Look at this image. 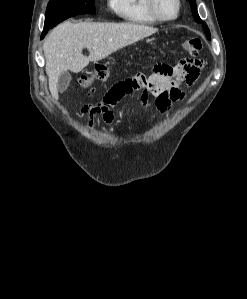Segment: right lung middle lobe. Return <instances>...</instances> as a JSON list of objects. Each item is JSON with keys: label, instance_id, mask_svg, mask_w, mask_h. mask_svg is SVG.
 Here are the masks:
<instances>
[{"label": "right lung middle lobe", "instance_id": "obj_1", "mask_svg": "<svg viewBox=\"0 0 247 299\" xmlns=\"http://www.w3.org/2000/svg\"><path fill=\"white\" fill-rule=\"evenodd\" d=\"M94 0H50L41 37L58 23L79 14H94Z\"/></svg>", "mask_w": 247, "mask_h": 299}]
</instances>
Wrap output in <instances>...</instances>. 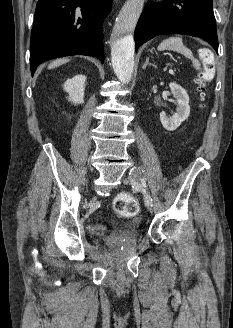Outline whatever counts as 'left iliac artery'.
<instances>
[{"instance_id": "44dca946", "label": "left iliac artery", "mask_w": 233, "mask_h": 328, "mask_svg": "<svg viewBox=\"0 0 233 328\" xmlns=\"http://www.w3.org/2000/svg\"><path fill=\"white\" fill-rule=\"evenodd\" d=\"M135 188L139 189L144 194L145 202L152 205V198L147 191L145 180L141 179L140 183L135 185Z\"/></svg>"}]
</instances>
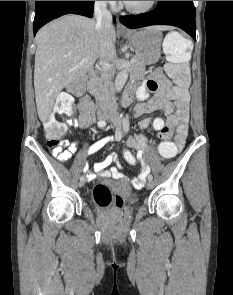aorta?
<instances>
[{
    "instance_id": "obj_1",
    "label": "aorta",
    "mask_w": 233,
    "mask_h": 295,
    "mask_svg": "<svg viewBox=\"0 0 233 295\" xmlns=\"http://www.w3.org/2000/svg\"><path fill=\"white\" fill-rule=\"evenodd\" d=\"M127 78H128V70L127 69H123L118 73V75L116 77V81H115V86L118 91H120L123 88V86L125 85V83L127 81Z\"/></svg>"
}]
</instances>
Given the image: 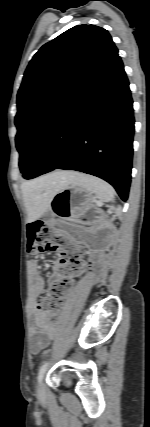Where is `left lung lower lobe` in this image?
Here are the masks:
<instances>
[{"instance_id":"1","label":"left lung lower lobe","mask_w":150,"mask_h":427,"mask_svg":"<svg viewBox=\"0 0 150 427\" xmlns=\"http://www.w3.org/2000/svg\"><path fill=\"white\" fill-rule=\"evenodd\" d=\"M132 103L117 53L60 114L23 177L32 179L54 169L81 171L109 182L126 201L133 155Z\"/></svg>"}]
</instances>
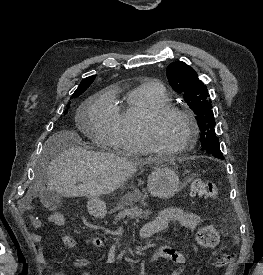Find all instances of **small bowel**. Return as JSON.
I'll list each match as a JSON object with an SVG mask.
<instances>
[{
    "mask_svg": "<svg viewBox=\"0 0 263 275\" xmlns=\"http://www.w3.org/2000/svg\"><path fill=\"white\" fill-rule=\"evenodd\" d=\"M173 222L178 223L180 226L189 231H195L201 223V217L196 213L188 212L182 208L163 209L159 211L158 214L151 221L147 222L141 228L140 235L143 238H149L154 234L166 230ZM54 224L57 226H62L64 224L63 217L60 223ZM32 225L35 228H40L42 227V222L38 219H33ZM33 240L38 245L37 261L42 264L45 269L48 270L52 275H64L63 272L56 271L52 264L46 262L44 258L42 237L39 234H34ZM89 242L98 249L102 248L104 245L103 240L98 236L90 237ZM62 243L70 249L75 248L77 245L76 240L68 234L62 236ZM156 256L160 259H166L174 262L176 264V268L172 271L171 275H181L186 263L185 256L181 252L164 245L156 250ZM75 266L78 270H80L79 275H92L90 272L84 270L89 266V263L87 261L79 260L75 263Z\"/></svg>",
    "mask_w": 263,
    "mask_h": 275,
    "instance_id": "1",
    "label": "small bowel"
}]
</instances>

== ASSIGNMENT ==
Could you reproduce exactly the lines running from the one with "Find all instances" through the final line of the listing above, both included, and drop the pictures?

== RESULT FOR THIS EXERCISE ==
Find all instances of **small bowel**. Return as JSON.
I'll list each match as a JSON object with an SVG mask.
<instances>
[{
    "mask_svg": "<svg viewBox=\"0 0 263 275\" xmlns=\"http://www.w3.org/2000/svg\"><path fill=\"white\" fill-rule=\"evenodd\" d=\"M173 222L178 223L180 226L189 231H195L201 223V217L196 213L188 212L182 208L163 209L159 211L158 214L151 221L147 222L141 228L140 235L143 238H149L154 234L166 230ZM54 224L57 226H62L64 224L63 217L60 223ZM32 225L35 228H40L42 227V222L38 219H33ZM33 240L38 245L37 261L42 264L45 269L48 270L52 275H64L63 272L56 271L52 264L46 262L44 258L42 237L39 234H34ZM89 242L98 249L102 248L104 245L103 240L98 236L90 237ZM62 243L70 249L75 248L77 245L76 240L68 234L62 236ZM156 256L160 259H166L174 262L176 264V268L172 271L171 275H181L186 263L185 256L181 252L164 245L156 250ZM75 266L78 270H80L79 275H92L90 272L84 270L89 266V263L87 261L79 260L75 263Z\"/></svg>",
    "mask_w": 263,
    "mask_h": 275,
    "instance_id": "1",
    "label": "small bowel"
}]
</instances>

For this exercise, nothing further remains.